##### Recorded data

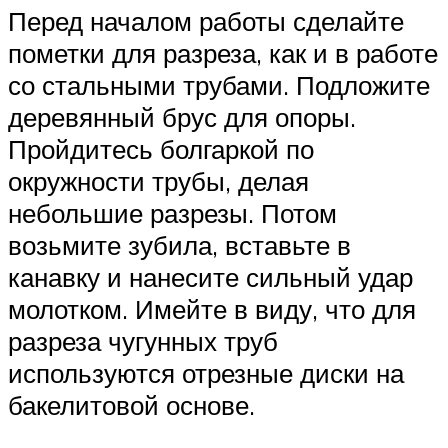
Перед началом работы сделайте
пометки для разреза, как и в работе
со стальными трубами. Подложите
деревянный брус для опоры.
Пройдитесь болгаркой по
окружности трубы, делая
небольшие разрезы. Потом
возьмите зубила, вставьте в
канавку и нанесите сильный удар
молотком. Имейте в виду, что для
разреза чугунных труб
используются отрезные диски на
бакелитовой основе.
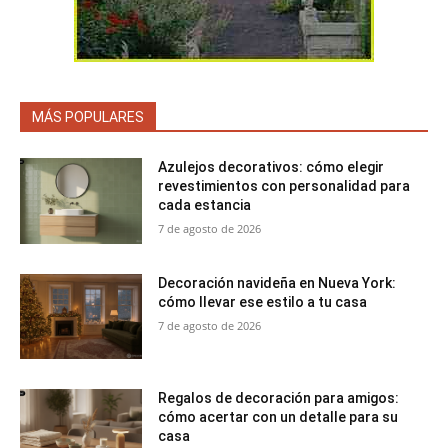
MÁS POPULARES
Azulejos decorativos: cómo elegir
revestimientos con personalidad para
cada estancia
7 de agosto de 2026
Decoración navideña en Nueva York:
cómo llevar ese estilo a tu casa
7 de agosto de 2026
Regalos de decoración para amigos:
cómo acertar con un detalle para su
casa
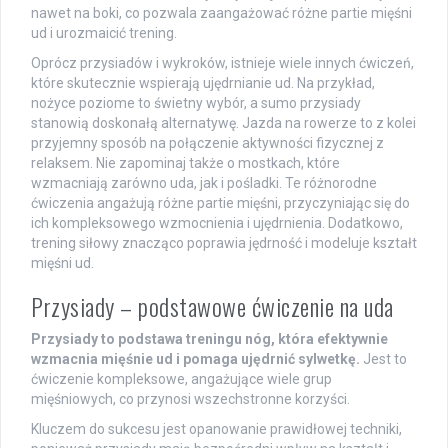
nawet na boki, co pozwala zaangażować różne partie mięśni
ud i urozmaicić trening.
Oprócz przysiadów i wykroków, istnieje wiele innych ćwiczeń,
które skutecznie wspierają ujędrnianie ud. Na przykład,
nożyce poziome to świetny wybór, a sumo przysiady
stanowią doskonałą alternatywę. Jazda na rowerze to z kolei
przyjemny sposób na połączenie aktywności fizycznej z
relaksem. Nie zapominaj także o mostkach, które
wzmacniają zarówno uda, jak i pośladki. Te różnorodne
ćwiczenia angażują różne partie mięśni, przyczyniając się do
ich kompleksowego wzmocnienia i ujędrnienia. Dodatkowo,
trening siłowy znacząco poprawia jędrność i modeluje kształt
mięśni ud.
Przysiady – podstawowe ćwiczenie na uda
Przysiady to podstawa treningu nóg, która efektywnie
wzmacnia mięśnie ud i pomaga ujędrnić sylwetkę.
Jest to
ćwiczenie kompleksowe, angażujące wiele grup
mięśniowych, co przynosi wszechstronne korzyści.
Kluczem do sukcesu jest opanowanie prawidłowej techniki,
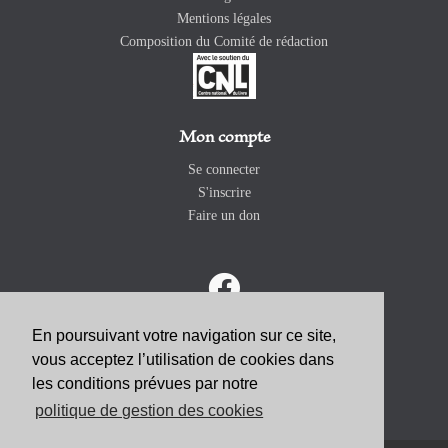
Mentions légales
Composition du Comité de rédaction
Mon compte
Se connecter
S'inscrire
Faire un don
En poursuivant votre navigation sur ce site,
vous acceptez l’utilisation de cookies dans
ABONNEZ-VOUS
les conditions prévues par notre
politique de gestion des cookies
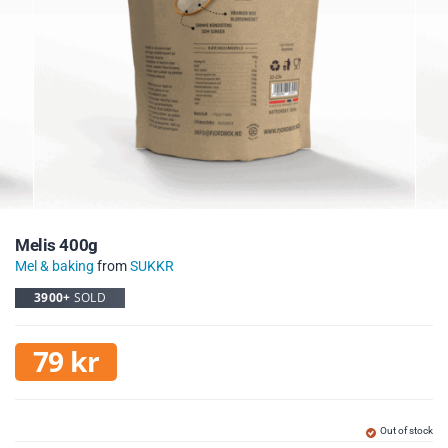
Melis 400g
Mel & baking
from
SUKKR
3900+
SOLD
79
kr
Out of stock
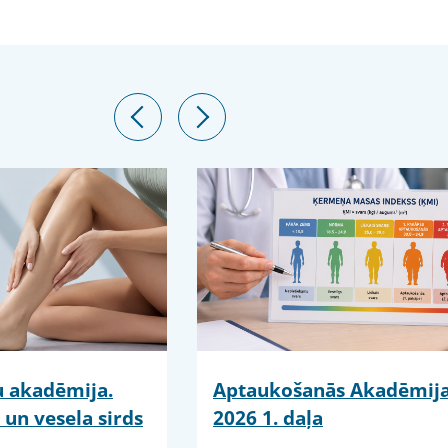
ju akadēmija.
Aptaukošanās Akadēmij
 un vesela sirds
2026 1. daļa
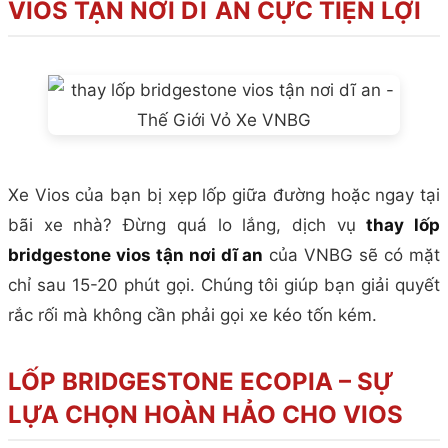
VIOS TẬN NƠI DĨ AN CỰC TIỆN LỢI
Xe Vios của bạn bị xẹp lốp giữa đường hoặc ngay tại
bãi xe nhà? Đừng quá lo lắng, dịch vụ
thay lốp
bridgestone vios tận nơi dĩ an
của VNBG sẽ có mặt
chỉ sau 15-20 phút gọi. Chúng tôi giúp bạn giải quyết
rắc rối mà không cần phải gọi xe kéo tốn kém.
LỐP BRIDGESTONE ECOPIA – SỰ
LỰA CHỌN HOÀN HẢO CHO VIOS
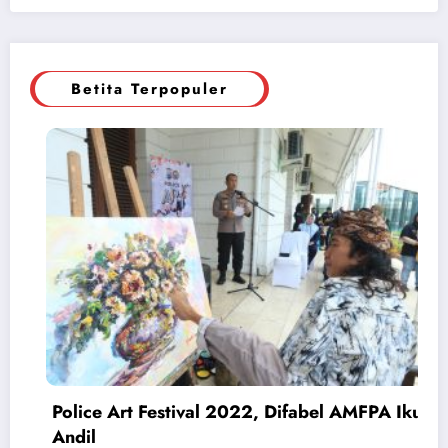
Betita Terpopuler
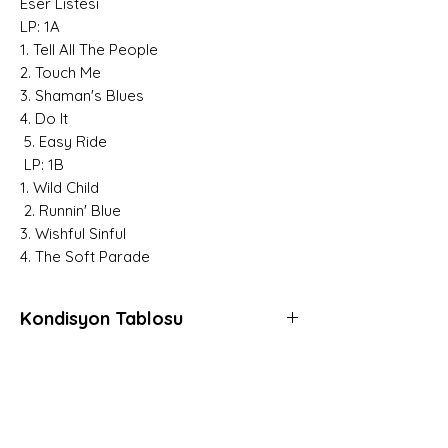
Eser Listesi
LP: 1A
1. Tell All The People
2. Touch Me
3. Shaman's Blues
4. Do It
5. Easy Ride
LP: 1B
1. Wild Child
2. Runnin' Blue
3. Wishful Sinful
4. The Soft Parade
Kondisyon Tablosu
Mint (M)
Her açıdan kusursuz, daha önce hiç
dinlenmemiş, muhtemelen hala kapalı
Hemen Üye Ol ve
ambalajında plaklar için kullanılır.
Fırsatları Yakala!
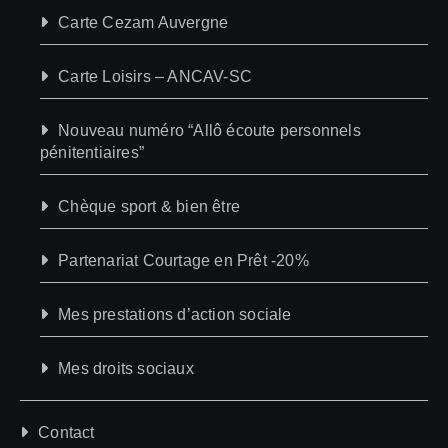
Carte Cezam Auvergne
Carte Loisirs – ANCAV-SC
Nouveau numéro “Allô écoute personnels
pénitentiaires”
Chèque sport & bien être
Partenariat Courtage en Prêt -20%
Mes prestations d’action sociale
Mes droits sociaux
Contact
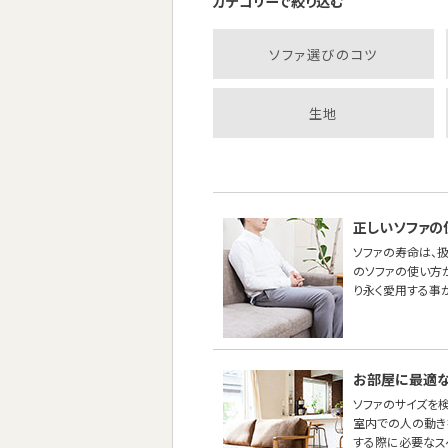
カテゴリーで絞り込む
ソファ選びのコツ
生地
正しいソファの
ソファの寿命は、
のソファの使い方
り永く愛用する事
お部屋に最適な
ソファのサイズを
室内での人の動き
する際に必要なス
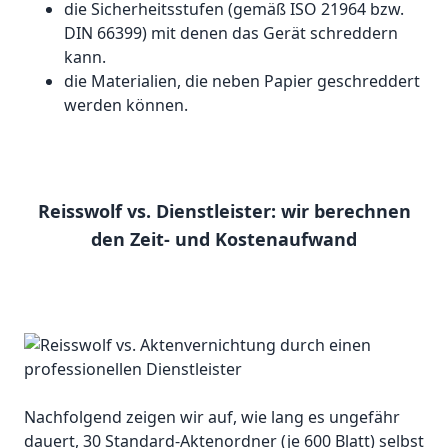
die Sicherheitsstufen (gemäß ISO 21964 bzw.
DIN 66399) mit denen das Gerät schreddern
kann.
die Materialien, die neben Papier geschreddert
werden können.
Reisswolf vs. Dienstleister: wir berechnen
den Zeit- und Kostenaufwand
Nachfolgend zeigen wir auf, wie lang es ungefähr
dauert, 30 Standard-Aktenordner (je 600 Blatt) selbst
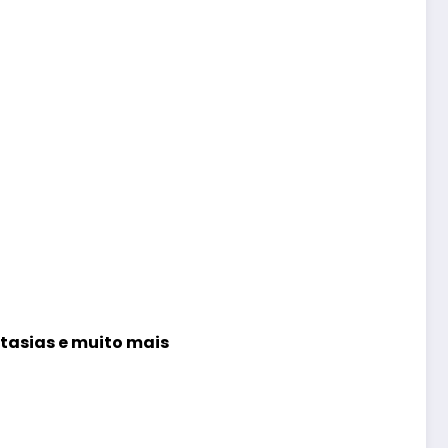
ntasias e muito mais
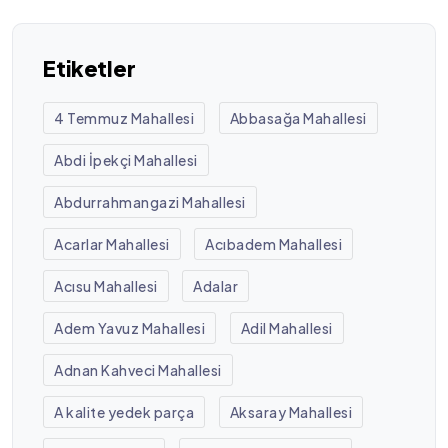
Etiketler
4 Temmuz Mahallesi
Abbasağa Mahallesi
Abdi İpekçi Mahallesi
Abdurrahmangazi Mahallesi
Acarlar Mahallesi
Acıbadem Mahallesi
Acısu Mahallesi
Adalar
Adem Yavuz Mahallesi
Adil Mahallesi
Adnan Kahveci Mahallesi
A kalite yedek parça
Aksaray Mahallesi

##########

## [Instructions for the task]
Exactly as written, please give again the lines from the beginning of the listing through the line containing "молотком. Имейте в виду, что для", inclusive, without any pictures.

## [Response to the exercise]
Перед началом работы сделайте
пометки для разреза, как и в работе
со стальными трубами. Подложите
деревянный брус для опоры.
Пройдитесь болгаркой по
окружности трубы, делая
небольшие разрезы. Потом
возьмите зубила, вставьте в
канавку и нанесите сильный удар
молотком. Имейте в виду, что для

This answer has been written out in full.